Pernsteiner suggested that the city could conveniently access and use this fund balance to replace the same amount of property taxes.

“I think it is good practice to have around 90 days (in reserve). So if we use five of those days we still have a cushion, but it also reduces the overall tax burden, ”he said.

Councilor Bob Blakey supported Pernsteiner’s proposal, but only for discussion’s sake. He asked Marsh and City Manager Alan Nygaard if they had any reservations about the move. Nygaard said although he trusted Marsh’s memory and numbers, it would be better to return to the council next Monday with accurate numbers for the final budget reading.

“I would much rather see us give you the exact information and then make the right application based on that exact information,” said Nygaard, noting that reducing the tax burden was a “good cause”.

If adopted next week, the change would reduce the amount of property tax revenue in the city budget from $ 104 million from the current $ 23.3 million to $ 22.9 million.

Another change also involved the use of reserve funds, with Councilor Kevin Kelly suggesting using 2.2 days, or about $ 200,000, to hire two additional officers to enforce the code at the Lewiston Police Department. Code enforcement is a long-standing problem in the city, with only two officials tasked with educating, monitoring, and citing residents on things like junk cars, weeds, and noise violations.

And while other councilors shared Kelly’s concerns, they found the city is creating a new position on the prosecutor’s office to help with code enforcement issues. And last week, Police Chief Budd Hurd found that one of his law enforcement officers had just resumed after being out for nearly a year while recovering from an injury. Councilor Cari Miller said she would rather wait and see what impact this has on code enforcement before committing to hiring two full-time officials.

Blakey also rejected the one-time source of funding for ongoing positions and the lack of discussion in the council on the matter. He also said Hurd should comment on the proposal, which he couldn’t do on Monday as he couldn’t attend the meeting.

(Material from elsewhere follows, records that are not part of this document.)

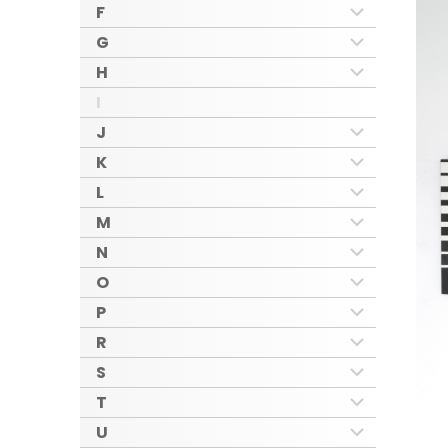
F
G
H
I
J
K
L
M
N
O
P
R
S
T
U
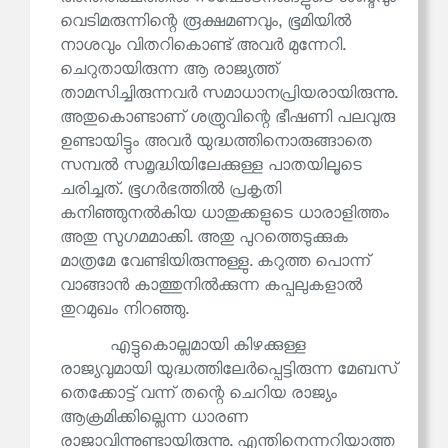
വെടിമരുന്നിന്റെ രൂക്ഷമണവും, ഭൂമിയിൽ
നാശവും വിതറികൊണ്ട് അവർ മുന്നേറി.
ചെറുതായിരുന്ന ആ രാജ്യത്ത്
താമസിച്ചിരുന്നവർ സമാധാനപ്രിയരായിരുന്നു.
അതുകൊണ്ടാണ് ശത്രുവിന്റെ ഭീഷണി പലവുരു
ഉണ്ടായിട്ടും അവർ യുദ്ധത്തിനൊരുങ്ങാതെ
സമ്പൽ സമൃദ്ധിയിലേക്കുള്ള പാതയിലൂടെ
ചരിച്ചത്. ഭൂഗർഭത്തിൽ പ്രകൃതി
കനിഞ്ഞുനൽകിയ ധാതുക്കളുടെ ധാരാളിത്തം
അതു സുഗമമാക്കി. അതു പുറത്തെടുക്കുക
മാത്രമേ വേണ്ടിയിരുന്നുള്ളു. കറുത്ത പൊന്ന്
വാങ്ങാൻ കാത്തുനിൽക്കുന്ന കപ്പലുകളാൽ
തുറമുഖം നിറഞ്ഞു.
എട്ടുകൊല്ലമായി കിഴക്കുള്ള
രാജ്യവുമായി യുദ്ധത്തിലേർപ്പെട്ടിരുന്ന മേബസ്
തെക്കോട്ട് വന്ന് തന്റെ ചെറിയ രാജ്യം
ആക്രമിക്കില്ലെന്ന ധാരണ
രാജാവിന്നുണ്ടായിരുന്നു. എന്തിനെന്നറിയാത്ത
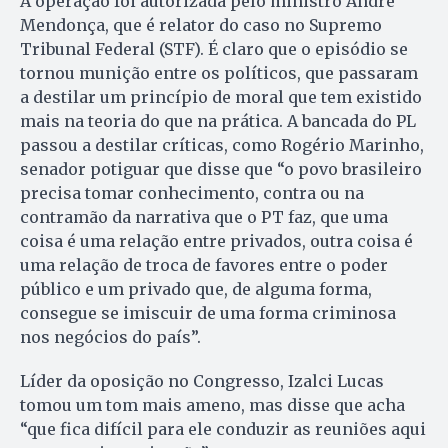
A operação foi autorizada pelo ministro André
Mendonça, que é relator do caso no Supremo
Tribunal Federal (STF). É claro que o episódio se
tornou munição entre os políticos, que passaram
a destilar um princípio de moral que tem existido
mais na teoria do que na prática. A bancada do PL
passou a destilar críticas, como Rogério Marinho,
senador potiguar que disse que “o povo brasileiro
precisa tomar conhecimento, contra ou na
contramão da narrativa que o PT faz, que uma
coisa é uma relação entre privados, outra coisa é
uma relação de troca de favores entre o poder
público e um privado que, de alguma forma,
consegue se imiscuir de uma forma criminosa
nos negócios do país”.
Líder da oposição no Congresso, Izalci Lucas
tomou um tom mais ameno, mas disse que acha
“que fica difícil para ele conduzir as reuniões aqui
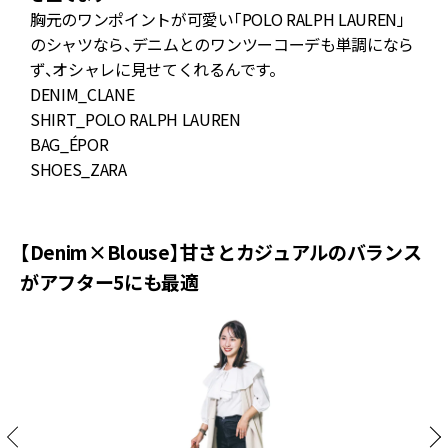
ん
胸元のワンポイントが可愛い「POLO RALPH LAUREN」
のシャツなら、デニムとのワンツーコーデも単調になら
ず、オシャレに見せてくれるんです。
DENIM_CLANE
D
SHIRT_POLO RALPH LAUREN
S
BAG_ÉPOR
K
SHOES_ZARA
B
S
【Denim×Blouse】甘さとカジュアルのバランス
がアフター5にも最適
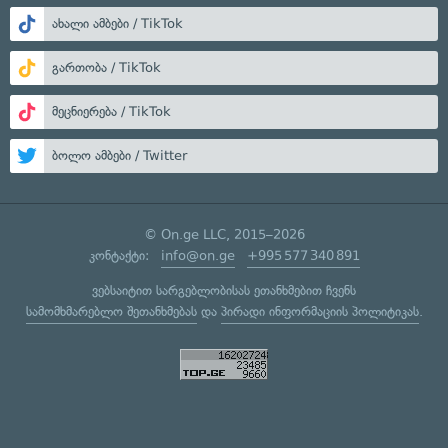
ახალი ამბები / TikTok
გართობა / TikTok
მეცნიერება / TikTok
ბოლო ამბები / Twitter
© On.ge LLC, 2015–2026
კონტაქტი:
info@on.ge
+995 577 340 891
ვებსაიტით სარგებლობისას ეთანხმებით ჩვენს
სამომხმარებლო შეთანხმებას
და
პირადი ინფორმაციის პოლიტიკას
.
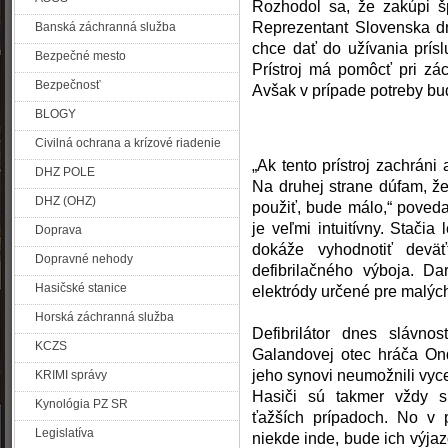
Rozhodol sa, že zakúpi šp
Reprezentant Slovenska dn
Banská záchranná služba
chce dať do uží
vania prís
Bezpečné mesto
Prístroj má pomôcť pri zá
Bezpečnosť
Avšak v prípade potreby bud
BLOGY
Civilná ochrana a krízové riadenie
„Ak tento prístroj zachráni
DHZ POLE
Na druhej strane dúfam, že
DHZ (OHZ)
použiť, bude málo,“ poveda
je veľmi intuitívny. Stačia 
Doprava
dokáže vyhodnotiť deväť
Dopravné nehody
defibrilačného výboja. Da
Hasičské stanice
elektródy určené pre malých
Horská záchranná služba
Defibrilátor dnes slávno
KCZS
Galandovej otec hráča Ond
jeho synovi neumožnili vyc
KRIMI správy
Hasiči sú takmer vždy s
Kynológia PZ SR
ťažších prípadoch. No v p
Legislatíva
niekde inde, bude ich výja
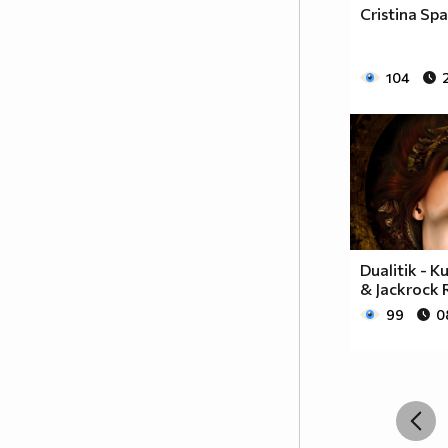
Cristina Spa
104
Dualitik - K
& Jackrock 
99
0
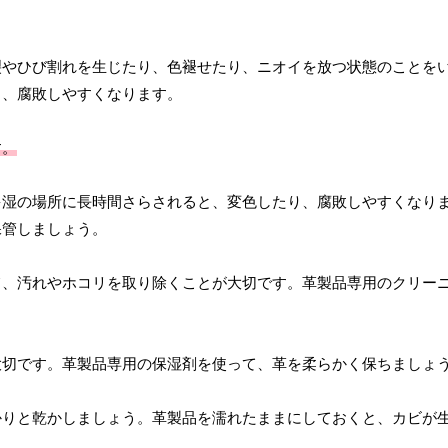
裂やひび割れを生じたり、色褪せたり、ニオイを放つ状態のことを
と、腐敗しやすくなります。
す。
多湿の場所に長時間さらされると、変色したり、腐敗しやすくなり
保管しましょう。
て、汚れやホコリを取り除くことが大切です。革製品専用のクリー
大切です。革製品専用の保湿剤を使って、革を柔らかく保ちましょ
かりと乾かしましょう。革製品を濡れたままにしておくと、カビが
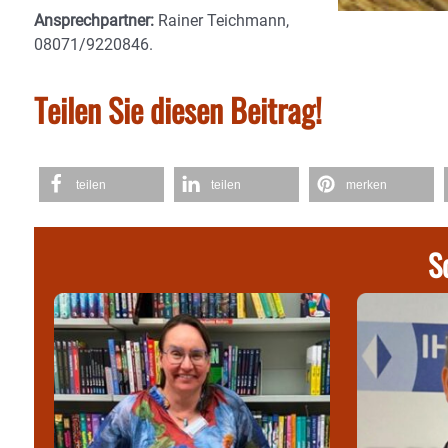
Ansprechpartner:
Rainer Teichmann,
08071/9220846.
Teilen Sie diesen Beitrag!
teilen
teilen
merken
S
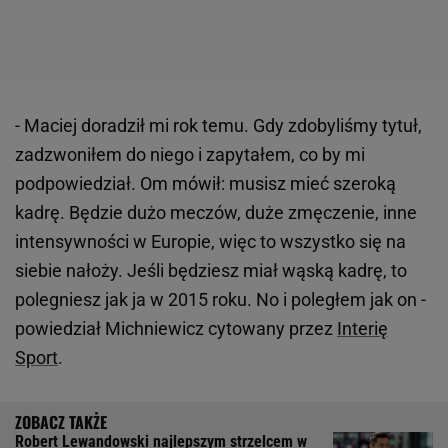
- Maciej doradził mi rok temu. Gdy zdobyliśmy tytuł,
zadzwoniłem do niego i zapytałem, co by mi
podpowiedział. Om mówił: musisz mieć szeroką
kadrę. Będzie dużo meczów, duże zmęczenie, inne
intensywności w Europie, więc to wszystko się na
siebie nałoży. Jeśli będziesz miał wąską kadrę, to
polegniesz jak ja w 2015 roku. No i poległem jak on -
powiedział Michniewicz cytowany przez
Interię
Sport
.
Robert Lewandowski najlepszym strzelcem w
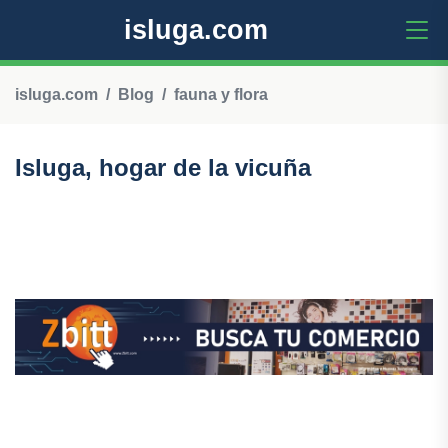
isluga.com
isluga.com
Blog
fauna y flora
Isluga, hogar de la vicuña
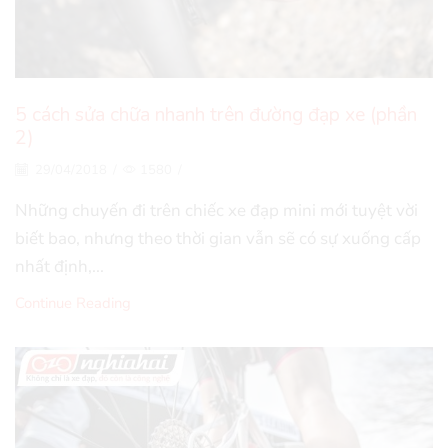
5 cách sửa chữa nhanh trên đường đạp xe (phần
2)
29/04/2018
/
1580
/
Những chuyến đi trên chiếc xe đạp mini mới tuyệt vời
biết bao, nhưng theo thời gian vẫn sẽ có sự xuống cấp
nhất định,...
Continue Reading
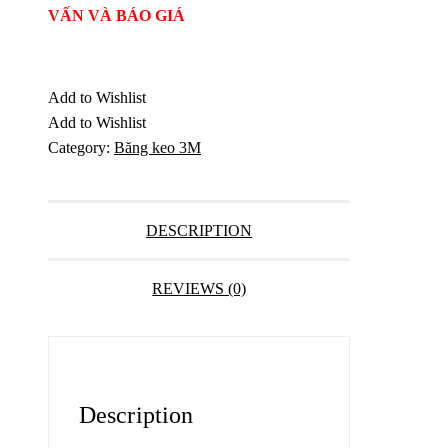
VẤN VÀ BÁO GIÁ
Add to Wishlist
Add to Wishlist
Category:
Băng keo 3M
DESCRIPTION
REVIEWS (0)
Description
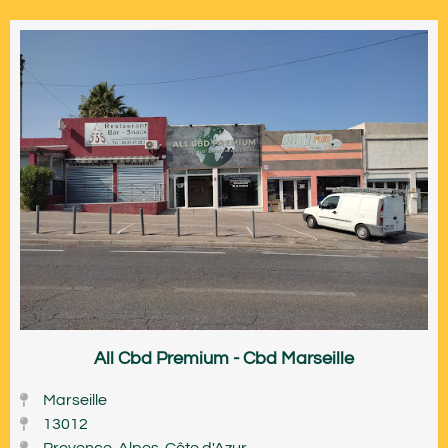
All Cbd Premium - Cbd Marseille
Marseille
13012
Provence-Alpes-Côte d'Azur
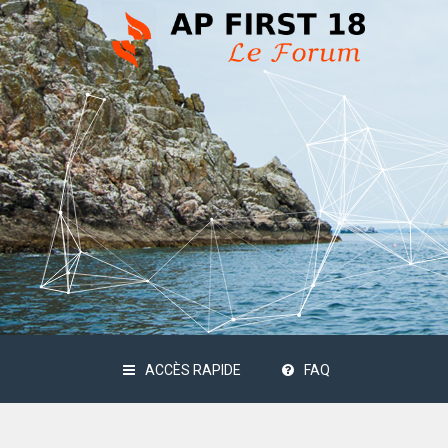
ACCÈS RAPIDE
FAQ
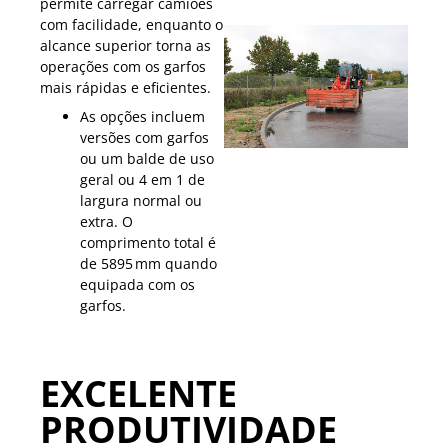
permite carregar camiões
com facilidade, enquanto o
alcance superior torna as
operações com os garfos
mais rápidas e eficientes.
As opções incluem
versões com garfos
ou um balde de uso
geral ou 4 em 1 de
largura normal ou
extra. O
comprimento total é
de 5895 mm quando
equipada com os
garfos.
EXCELENTE
PRODUTIVIDADE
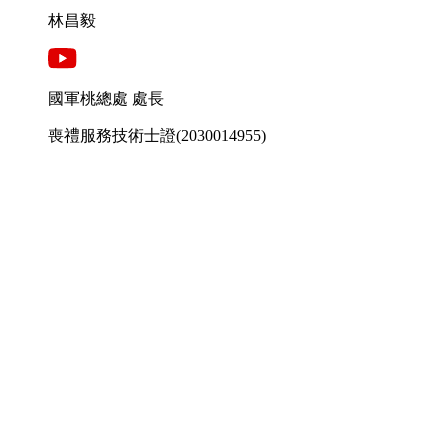
林昌毅
國軍桃總處 處長
喪禮服務技術士證
(2030014955)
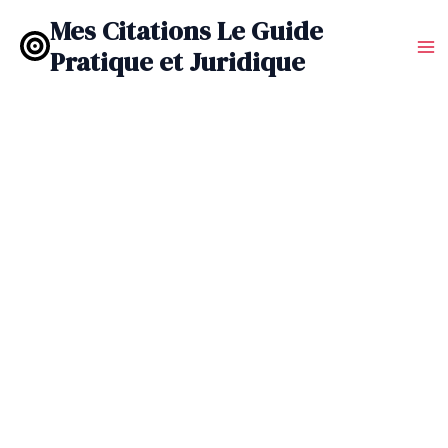
Aller
Mes Citations Le Guide
au
Pratique et Juridique
contenu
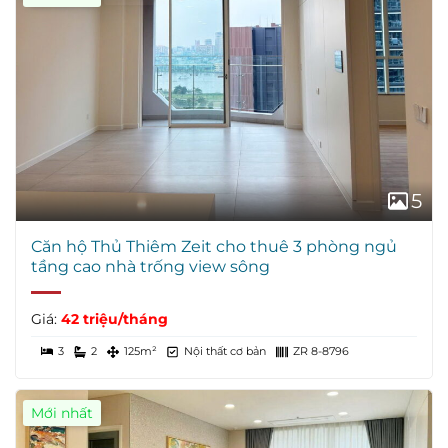
5
Căn hộ Thủ Thiêm Zeit cho thuê 3 phòng ngủ
tầng cao nhà trống view sông
Giá:
42 triệu/tháng
3
2
125m²
Nội thất cơ bản
ZR 8-8796
Mới nhất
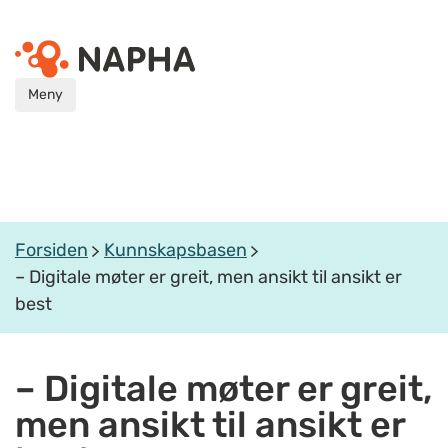
Meny
Forsiden
Kunnskapsbasen
– Digitale møter er greit, men ansikt til ansikt er
best
– Digitale møter er greit,
men ansikt til ansikt er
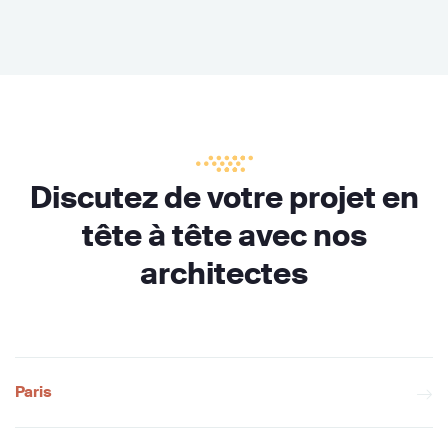
Discutez de votre projet en
tête à tête avec nos
architectes
Paris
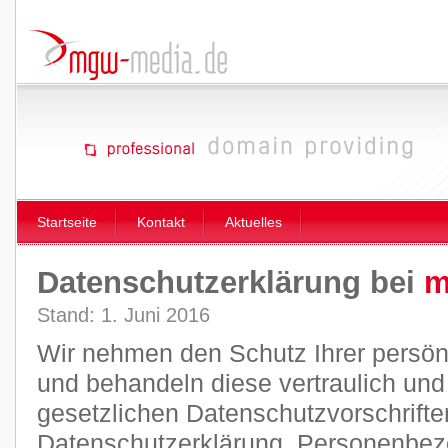
Startseite
Kontakt
Aktuelles
Datenschutzerklärung bei
m
Stand: 1. Juni 2016
Wir nehmen den Schutz Ihrer persön
und behandeln diese vertraulich un
gesetzlichen Datenschutzvorschrifte
Datenschutzerklärung. Personenbez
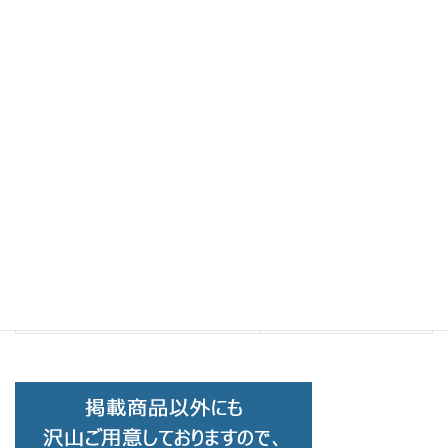
Brand Collection
前の記事
TAYLOR WITH RESPECT ﾃｲﾗｰｳｨｽﾞ
ﾘｽﾍﾟｸﾄ trim C-06
2025-04-26
BOSTON CLUB
次の記事
BOSTON CLUB ボストンクラブ
NOEL C-04
2025-05-13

“I don’t like creating new jobs in the blink of an eye,” said Blakey.

The proposal failed when only Kelly voted for it.

Alderman John Bradbury also asked for a change to take the proposed $ 250,000 from the town library to repay the final amount the town plumbing fund borrowed to build the new library and reimburse it directly to the fee payers instead to put him in the city budget. This change failed for lack of a second.

City councils approved the first reading of an ordinance creating a new urban renewal district that would encompass much of the inner city and part of Normal Hill with 4-2 votes, with Pernsteiner and Bradbury voting no. Mayor Mike Collins was absent.

The ordinance was due to be presented to the council earlier this year, but was withdrawn when the American Recovery Plan Act allowed the city to fund a downtown aqueduct project that was the top priority for the new area. The revised plan now focuses on other infrastructure goals, such as improved connectivity between Normal Hill and downtown, signposts to help tourists find areas of interest, and homeowners to help remove dilapidated buildings.

The goals of the plan are largely based on the master plan for the inner city, which the council adopted in 2019 in order to advance the redevelopment of the most important historical district of the city. The council must approve two more readings before the area is officially created. In this case, the area will begin collecting property taxes from the new growth in the area. The city could then use the money to eventually fund projects or secure funding based on a promise of future funding.